◆ **EXERCISE AIM**: Copy out all the records exactly.

◆ **DATA**:
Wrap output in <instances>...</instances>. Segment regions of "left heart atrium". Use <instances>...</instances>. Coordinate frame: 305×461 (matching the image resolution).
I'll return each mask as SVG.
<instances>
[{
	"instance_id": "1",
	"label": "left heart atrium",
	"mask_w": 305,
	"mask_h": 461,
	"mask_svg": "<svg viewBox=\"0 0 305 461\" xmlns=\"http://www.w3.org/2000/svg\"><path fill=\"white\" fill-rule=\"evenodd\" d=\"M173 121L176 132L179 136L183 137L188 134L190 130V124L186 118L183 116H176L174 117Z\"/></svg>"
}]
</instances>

◆ **RESULT**:
Wrap output in <instances>...</instances>. Segment regions of "left heart atrium". Use <instances>...</instances>. Coordinate frame: 305×461 (matching the image resolution).
I'll return each mask as SVG.
<instances>
[{
	"instance_id": "1",
	"label": "left heart atrium",
	"mask_w": 305,
	"mask_h": 461,
	"mask_svg": "<svg viewBox=\"0 0 305 461\" xmlns=\"http://www.w3.org/2000/svg\"><path fill=\"white\" fill-rule=\"evenodd\" d=\"M173 121L176 132L179 136L183 137L188 134L190 130V124L186 118L183 116H176L174 117Z\"/></svg>"
}]
</instances>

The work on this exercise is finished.